* **Problem to work on**:
The answer consists only of the lines from the beginning of the listing below to the line holding "5° du Code de commerce.", inclusive, with every picture removed.

───── Data under study

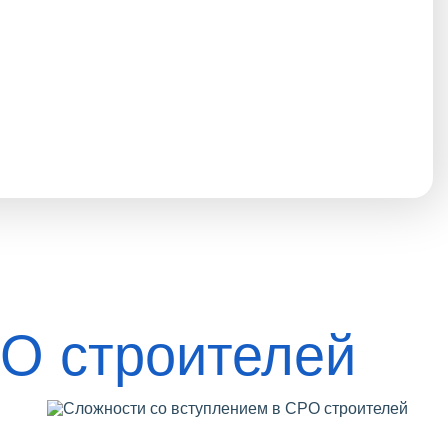
РО строителей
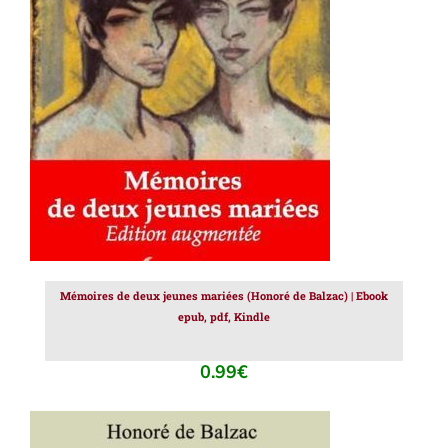
AJOUTER AU PANIER
/
DÉTAILS
Mémoires de deux jeunes mariées (Honoré de Balzac) | Ebook
epub, pdf, Kindle
0.99
€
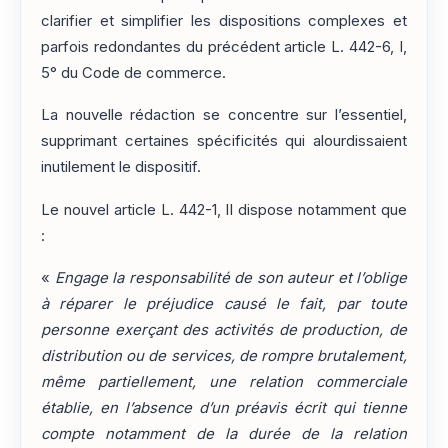
clarifier et simplifier les dispositions complexes et
parfois redondantes du précédent article L. 442-6, I,
5° du Code de commerce.
La nouvelle rédaction se concentre sur l’essentiel,
supprimant certaines spécificités qui alourdissaient
inutilement le dispositif.
Le nouvel article L. 442-1, II dispose notamment que
:
«
Engage la responsabilité de son auteur et l’oblige
à réparer le préjudice causé le fait, par toute
personne exerçant des activités de production, de
distribution ou de services, de rompre brutalement,
même partiellement, une relation commerciale
établie, en l’absence d’un préavis écrit qui tienne
compte notamment de la durée de la relation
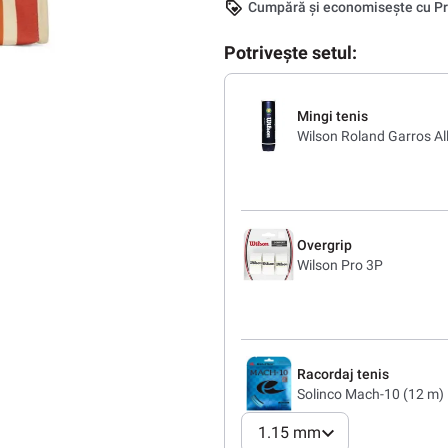
Cumpără și economisește cu Pr
Potrivește setul:
Mingi tenis
Wilson Roland Garros Al
Overgrip
Wilson Pro 3P
Racordaj tenis
Solinco Mach-10 (12 m)
1.15 mm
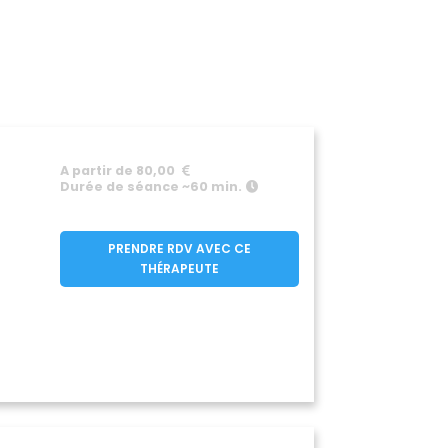
A partir de 80,00
Durée de séance ~60 min.
PRENDRE RDV AVEC CE
THÉRAPEUTE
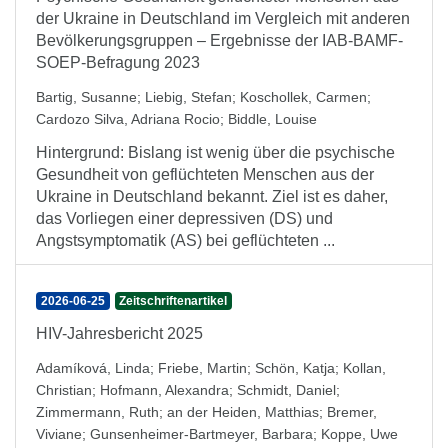
der Ukraine in Deutschland im Vergleich mit anderen
Bevölkerungsgruppen – Ergebnisse der IAB-BAMF-
SOEP-Befragung 2023
Bartig, Susanne
;
Liebig, Stefan
;
Koschollek, Carmen
;
Cardozo Silva, Adriana Rocio
;
Biddle, Louise
Hintergrund: Bislang ist wenig über die psychische
Gesundheit von geflüchteten Menschen aus der
Ukraine in Deutschland bekannt. Ziel ist es daher,
das Vorliegen einer depressiven (DS) und
Angstsymptomatik (AS) bei geflüchteten ...
2026-06-25
Zeitschriftenartikel
HIV-Jahresbericht 2025
Adamíková, Linda
;
Friebe, Martin
;
Schön, Katja
;
Kollan,
Christian
;
Hofmann, Alexandra
;
Schmidt, Daniel
;
Zimmermann, Ruth
;
an der Heiden, Matthias
;
Bremer,
Viviane
;
Gunsenheimer-Bartmeyer, Barbara
;
Koppe, Uwe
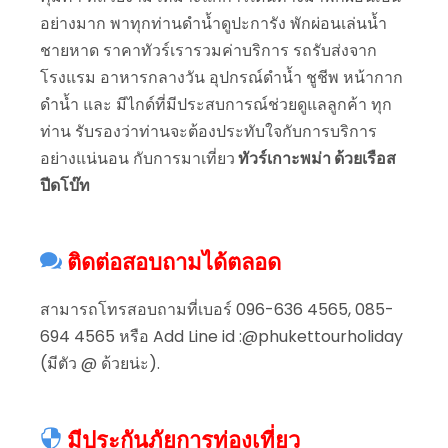
อย่างมาก พาทุกท่านดำน้ำดูปะการัง พักผ่อนเล่นน้ำ
ชายหาด ราคาทัวร์เรารวมค่าบริการ รถรับส่งจาก
โรงแรม อาหารกลางวัน อุปกรณ์ดำน้ำ ชูชีพ หน้ากาก
ดำน้ำ และ มีไกด์ที่มีประสบการณ์ช่วยดูแลลูกค้า ทุก
ท่าน รับรองว่าท่านจะต้องประทับใจกับการบริการ
อย่างแน่นอน กับการมาเที่ยว
ทัวร์เกาะพม่า ด้วยเรือส
ปีดโบ๊ท
ติดต่อสอบถามได้ตลอด
สามารถโทรสอบถามที่เบอร์ 096-636 4565, 085-
694 4565 หรือ Add Line id :@phukettourholiday
(มีตัว @ ด้วยน่ะ).
มีประกันภัยการท่องเที่ยว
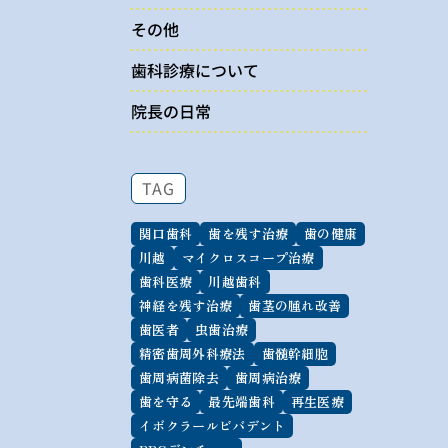
その他
歯科診療について
院長の日常
TAG
関口歯科
歯を残す治療
歯の健康
川越
マイクロスコープ治療
歯科医療
川越歯科
神経を残す治療
歯茎の腫れ改善
歯医者
虫歯治療
精密歯周外科療法
歯髄幹細胞
歯周病菌除去
歯周病治療
歯を守る
最先端歯科
再生医療
イボクラールビバデント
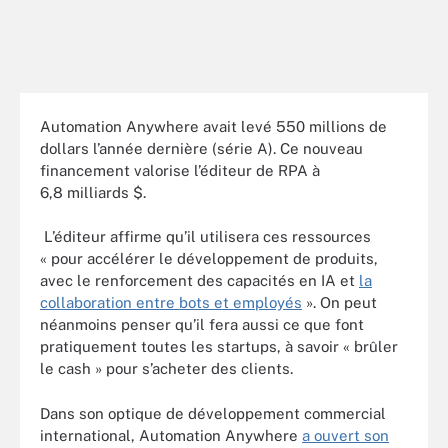
Automation Anywhere avait levé 550 millions de
dollars l’année dernière (série A). Ce nouveau
financement valorise l’éditeur de RPA à
6,8 milliards $.
L’éditeur affirme qu’il utilisera ces ressources
« pour accélérer le développement de produits,
avec le renforcement des capacités en IA et
la
collaboration entre bots et employés
». On peut
néanmoins penser qu’il fera aussi ce que font
pratiquement toutes les startups, à savoir « brûler
le cash » pour s’acheter des clients.
Dans son optique de développement commercial
international, Automation Anywhere
a ouvert son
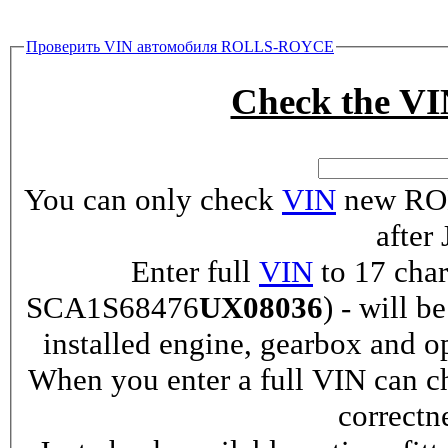
Проверить VIN автомобиля ROLLS-ROYCE
Check the 
You can only check
VIN
new ROL
after
Enter full
VIN
to 17 char
SCA1S68476
UX08036
) - will b
installed engine, gearbox and o
When you enter a full VIN can ch
correctn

──────────

* **Result**:
РО строителей
AJOUTER AU PANIER
/
DÉTAILS
Mémoires de deux jeunes mariées (Honoré de Balzac) | Ebook
epub, pdf, Kindle
0.99
€
clarifier et simplifier les dispositions complexes et
parfois redondantes du précédent article L. 442-6, I,
5° du Code de commerce.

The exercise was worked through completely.